Taking a page from tech industrialist Elon Musk, well known for promoting audacious futuristic concepts including a Mars colonization plan and a vacuum tube-based Hyperloop system to transport people and cargo at near supersonic speed, ridehailing giant Uber has laid out a vision for the future that includes small, helicopter-like vehicles to help commuters literally overcome congested roadways.
The company sketched out the concept in a post on Medium.com today by Jeff Holden, Uber’s chief product officer. It also posted a 97-page white paper detailing the benefits and challenges of creating such a service.

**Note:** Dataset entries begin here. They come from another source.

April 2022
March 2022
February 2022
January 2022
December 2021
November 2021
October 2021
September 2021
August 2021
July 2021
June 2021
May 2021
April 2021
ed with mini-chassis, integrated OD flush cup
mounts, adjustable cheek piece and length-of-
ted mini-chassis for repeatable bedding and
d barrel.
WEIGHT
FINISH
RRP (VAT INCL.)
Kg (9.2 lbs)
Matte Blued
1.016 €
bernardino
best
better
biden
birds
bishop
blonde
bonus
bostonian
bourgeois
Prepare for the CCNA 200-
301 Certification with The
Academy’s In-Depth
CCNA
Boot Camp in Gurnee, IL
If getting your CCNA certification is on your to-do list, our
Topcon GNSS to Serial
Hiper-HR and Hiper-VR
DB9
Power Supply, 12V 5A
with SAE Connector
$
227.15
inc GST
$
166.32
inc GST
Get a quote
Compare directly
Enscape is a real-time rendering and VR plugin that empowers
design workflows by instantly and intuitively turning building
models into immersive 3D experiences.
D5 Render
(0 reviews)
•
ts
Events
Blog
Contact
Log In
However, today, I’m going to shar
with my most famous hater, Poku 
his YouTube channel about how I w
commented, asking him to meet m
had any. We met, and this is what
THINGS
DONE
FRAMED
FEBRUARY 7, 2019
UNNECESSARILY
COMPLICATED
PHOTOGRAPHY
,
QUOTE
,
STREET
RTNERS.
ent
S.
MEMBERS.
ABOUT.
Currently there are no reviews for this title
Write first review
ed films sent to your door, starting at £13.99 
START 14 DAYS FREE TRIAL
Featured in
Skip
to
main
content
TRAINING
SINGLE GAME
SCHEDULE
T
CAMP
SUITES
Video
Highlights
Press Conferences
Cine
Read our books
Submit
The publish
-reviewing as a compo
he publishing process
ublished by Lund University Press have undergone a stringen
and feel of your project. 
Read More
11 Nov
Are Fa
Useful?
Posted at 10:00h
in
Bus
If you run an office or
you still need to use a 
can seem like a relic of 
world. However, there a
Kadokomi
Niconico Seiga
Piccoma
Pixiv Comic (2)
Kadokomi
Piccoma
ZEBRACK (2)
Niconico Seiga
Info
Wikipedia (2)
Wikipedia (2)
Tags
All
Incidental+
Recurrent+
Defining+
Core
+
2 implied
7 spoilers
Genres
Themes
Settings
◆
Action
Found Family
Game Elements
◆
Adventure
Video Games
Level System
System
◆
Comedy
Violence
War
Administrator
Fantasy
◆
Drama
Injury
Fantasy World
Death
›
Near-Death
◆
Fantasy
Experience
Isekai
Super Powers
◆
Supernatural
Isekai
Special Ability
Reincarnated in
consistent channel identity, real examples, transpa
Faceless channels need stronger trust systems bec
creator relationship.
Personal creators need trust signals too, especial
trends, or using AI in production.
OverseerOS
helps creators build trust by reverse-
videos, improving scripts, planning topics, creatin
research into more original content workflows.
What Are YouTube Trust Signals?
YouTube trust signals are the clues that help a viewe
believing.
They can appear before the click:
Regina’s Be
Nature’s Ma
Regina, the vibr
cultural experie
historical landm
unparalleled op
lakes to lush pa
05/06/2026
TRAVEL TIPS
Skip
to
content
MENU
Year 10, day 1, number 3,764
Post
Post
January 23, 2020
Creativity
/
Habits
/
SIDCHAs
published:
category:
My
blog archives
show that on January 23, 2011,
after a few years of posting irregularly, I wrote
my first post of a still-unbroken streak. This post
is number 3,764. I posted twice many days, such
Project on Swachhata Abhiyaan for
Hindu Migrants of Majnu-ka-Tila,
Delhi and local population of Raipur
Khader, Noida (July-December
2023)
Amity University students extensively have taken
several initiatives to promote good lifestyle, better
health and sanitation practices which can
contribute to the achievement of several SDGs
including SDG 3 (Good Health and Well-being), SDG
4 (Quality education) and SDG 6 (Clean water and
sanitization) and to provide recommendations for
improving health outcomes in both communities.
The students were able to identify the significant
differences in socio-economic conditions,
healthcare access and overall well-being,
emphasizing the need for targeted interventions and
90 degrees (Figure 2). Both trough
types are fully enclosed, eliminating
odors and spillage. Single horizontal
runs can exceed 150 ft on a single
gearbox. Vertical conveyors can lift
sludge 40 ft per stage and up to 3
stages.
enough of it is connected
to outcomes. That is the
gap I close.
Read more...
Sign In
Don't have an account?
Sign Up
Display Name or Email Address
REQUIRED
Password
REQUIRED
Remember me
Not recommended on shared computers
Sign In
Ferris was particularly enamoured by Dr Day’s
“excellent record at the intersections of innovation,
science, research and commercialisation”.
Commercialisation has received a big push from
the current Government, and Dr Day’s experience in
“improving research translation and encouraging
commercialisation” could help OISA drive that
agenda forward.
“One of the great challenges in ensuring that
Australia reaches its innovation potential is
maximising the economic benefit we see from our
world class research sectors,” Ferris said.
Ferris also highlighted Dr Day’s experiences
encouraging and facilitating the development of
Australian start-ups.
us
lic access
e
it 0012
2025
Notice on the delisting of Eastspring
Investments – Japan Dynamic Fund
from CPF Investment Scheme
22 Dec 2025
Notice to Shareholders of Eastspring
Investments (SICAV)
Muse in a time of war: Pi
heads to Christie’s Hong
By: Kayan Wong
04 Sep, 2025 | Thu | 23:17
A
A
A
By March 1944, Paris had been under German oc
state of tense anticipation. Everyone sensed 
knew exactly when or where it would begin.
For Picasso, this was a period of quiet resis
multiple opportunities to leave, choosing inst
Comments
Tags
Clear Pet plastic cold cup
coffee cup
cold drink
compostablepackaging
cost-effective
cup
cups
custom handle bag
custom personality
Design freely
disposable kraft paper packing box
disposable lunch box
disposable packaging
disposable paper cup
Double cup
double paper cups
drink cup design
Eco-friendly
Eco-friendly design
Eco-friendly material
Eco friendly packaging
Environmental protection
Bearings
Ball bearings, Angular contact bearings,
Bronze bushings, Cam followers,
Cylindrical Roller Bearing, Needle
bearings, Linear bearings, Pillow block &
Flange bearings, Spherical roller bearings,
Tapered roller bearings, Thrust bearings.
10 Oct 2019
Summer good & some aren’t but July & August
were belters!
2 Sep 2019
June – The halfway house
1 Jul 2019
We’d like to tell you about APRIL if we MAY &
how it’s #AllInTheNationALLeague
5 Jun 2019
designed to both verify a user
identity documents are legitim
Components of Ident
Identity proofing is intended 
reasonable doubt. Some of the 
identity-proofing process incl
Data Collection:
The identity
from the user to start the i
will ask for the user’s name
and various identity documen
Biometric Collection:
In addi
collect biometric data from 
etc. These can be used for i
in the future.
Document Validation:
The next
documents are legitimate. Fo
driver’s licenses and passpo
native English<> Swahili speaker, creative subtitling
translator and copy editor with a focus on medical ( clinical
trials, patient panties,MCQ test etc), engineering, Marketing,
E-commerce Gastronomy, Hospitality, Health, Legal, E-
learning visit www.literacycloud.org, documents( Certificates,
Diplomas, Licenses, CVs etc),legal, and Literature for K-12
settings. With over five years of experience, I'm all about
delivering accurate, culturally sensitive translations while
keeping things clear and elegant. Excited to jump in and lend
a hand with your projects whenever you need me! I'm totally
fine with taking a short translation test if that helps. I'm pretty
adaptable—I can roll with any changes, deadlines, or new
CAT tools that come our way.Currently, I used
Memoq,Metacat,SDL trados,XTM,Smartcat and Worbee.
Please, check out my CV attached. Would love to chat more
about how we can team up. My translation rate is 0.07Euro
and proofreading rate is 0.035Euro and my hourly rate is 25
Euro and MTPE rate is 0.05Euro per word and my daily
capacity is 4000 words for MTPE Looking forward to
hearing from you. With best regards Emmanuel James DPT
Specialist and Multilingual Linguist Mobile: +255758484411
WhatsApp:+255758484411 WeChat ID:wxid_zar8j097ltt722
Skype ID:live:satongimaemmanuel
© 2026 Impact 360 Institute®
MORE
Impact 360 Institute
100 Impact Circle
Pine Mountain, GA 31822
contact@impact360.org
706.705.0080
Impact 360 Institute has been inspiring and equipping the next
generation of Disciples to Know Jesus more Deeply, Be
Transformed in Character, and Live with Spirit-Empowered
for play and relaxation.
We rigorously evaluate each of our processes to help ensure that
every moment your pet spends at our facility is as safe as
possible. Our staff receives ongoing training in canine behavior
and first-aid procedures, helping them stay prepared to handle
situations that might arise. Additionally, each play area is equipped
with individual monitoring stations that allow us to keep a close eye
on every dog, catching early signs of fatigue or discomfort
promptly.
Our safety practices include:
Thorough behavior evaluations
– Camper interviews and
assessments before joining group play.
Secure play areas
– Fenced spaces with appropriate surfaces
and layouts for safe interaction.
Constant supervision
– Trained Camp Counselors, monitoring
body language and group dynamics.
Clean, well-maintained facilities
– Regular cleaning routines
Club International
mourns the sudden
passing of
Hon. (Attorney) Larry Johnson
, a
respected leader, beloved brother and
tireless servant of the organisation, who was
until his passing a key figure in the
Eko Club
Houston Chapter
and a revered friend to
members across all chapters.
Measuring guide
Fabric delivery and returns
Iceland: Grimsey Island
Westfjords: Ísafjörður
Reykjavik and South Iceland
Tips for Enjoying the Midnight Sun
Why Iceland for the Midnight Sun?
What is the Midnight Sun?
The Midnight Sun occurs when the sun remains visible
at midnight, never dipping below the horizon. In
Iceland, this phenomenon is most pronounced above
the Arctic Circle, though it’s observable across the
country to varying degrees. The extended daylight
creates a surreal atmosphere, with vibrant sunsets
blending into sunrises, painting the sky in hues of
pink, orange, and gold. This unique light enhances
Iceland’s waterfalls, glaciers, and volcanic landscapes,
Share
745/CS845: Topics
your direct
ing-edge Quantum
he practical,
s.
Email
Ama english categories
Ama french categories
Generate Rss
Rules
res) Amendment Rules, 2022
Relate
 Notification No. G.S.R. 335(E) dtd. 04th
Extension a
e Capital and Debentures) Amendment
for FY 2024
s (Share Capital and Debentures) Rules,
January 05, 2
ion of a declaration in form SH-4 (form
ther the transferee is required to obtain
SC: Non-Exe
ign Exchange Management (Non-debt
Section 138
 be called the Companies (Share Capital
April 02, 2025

Forget about terrible freeway traffic. If Uber’s idea is realized, some day commuters will summon flying-car-type VTOLs, or Vertical Take-off and Landing vehicles, to ferry them to their destination, avoiding ground-based headaches. The company hasn’t itself perfected the technology, but envisions electric, fixed-wing vehicles with multiple overhead propellers. Ideally, they would take off and land at spaces including existing office building helipads, from atop modified parking garages or even unused available land near highway interchanges to create a network of “vertiports,” according to the company.
“On-demand aviation has the potential to radically improve urban mobility, giving people back time lost in their daily commutes,” Holden said in the post. “A network of small, electric aircraft that take off and land vertically will enable rapid, reliable transportation between suburbs and cities and, ultimately, within cities.”
Unlike helicopters, these vehicles would need to be much quieter and “will ultimately use autonomy technology to significantly reduce operator error,” he said.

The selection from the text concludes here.